Comment soulager le portefeuille des Français qui ont besoin de leur voiture? L’équation semble insoluble… "Le chèque carburant, c’est un chèque pour presque personne payé par presque tout le monde, pointe Pierre Chasseray. Il ne faut pas aller vers ce système. Le prix à la pompe doit être abaissé pour donner un souffle aux Français. Continuer à avoir des Français qui mettent 5 balles, ce n’est pas possible."
Vouloir une baisse des taxes, dans la situation budgétaire actuelle, c’est pourtant illusoire. "Aujourd’hui, sans les taxes de l’Etat, on pourrait vendre le carburant à 0,80 euro le litre, assure le gérant de station-service indépendante. Moi, je gagne 8 centimes au litre. Les grandes surfaces, 2 centimes. L’Etat me prend 35% sur le gazole avec la TICPE, plus 20% de TVA. C’est identique sur le SP95. Les régions prennent aussi quelque chose, même si ce n’est pas beaucoup." Un pompiste qui voit aussi que "les bénéfices de Total ou BP sont extraordinaires".

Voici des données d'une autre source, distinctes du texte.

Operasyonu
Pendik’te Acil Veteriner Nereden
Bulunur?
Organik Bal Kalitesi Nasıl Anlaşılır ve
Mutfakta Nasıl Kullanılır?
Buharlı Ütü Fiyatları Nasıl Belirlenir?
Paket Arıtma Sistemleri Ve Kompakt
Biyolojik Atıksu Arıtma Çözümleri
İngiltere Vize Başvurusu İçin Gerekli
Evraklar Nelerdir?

Pour Benjamin Amar, enseignant et syndicaliste, c’est dans ces caisses des grandes entreprises qu’il faudrait piocher pour financer une nouvelle aide. "J’ai toujours été très gêné par cette histoire des chèques carburant, explique-t-il. Le gouvernement, ce n’est pas Dumbledore. C’est de l’argent public, ça vient des impôts. Il est enfin temps de taxer les superprofits des opérateurs qui se sont gavés. Je veux que la puissance publique prenne des décisions contre les acteurs économiques qui sont bafrés et continuent de le faire." Pour Thierry Moreau, "la seule solution, c’est de développer les transports en commun". Vaste sujet, aussi...
Pourquoi les prix de l'essence augmentent-ils au printemps?
"Tous les ans, c’est à peu près la même dynamique, explique Pierre Chasseray (40 millions d’automobilistes). Au moment de la ‘driving season’, quand les Américains recommencent à conduire en masse, ils tirent sur la demande et ça fait augmenter l’essence sans-plomb sur les autres pays, notamment en Europe. Le diesel redevient très avantageux économiquement par rapport au sans-plomb qui part en pleine ascension. Il ne faut pas rêver. Tant qu’il n’y aura pas de refonte totale de la fiscalité, on aura toujours le même problème chaque année pour les automobilistes. Cela veut dire qu’ils sont pris à la gorge."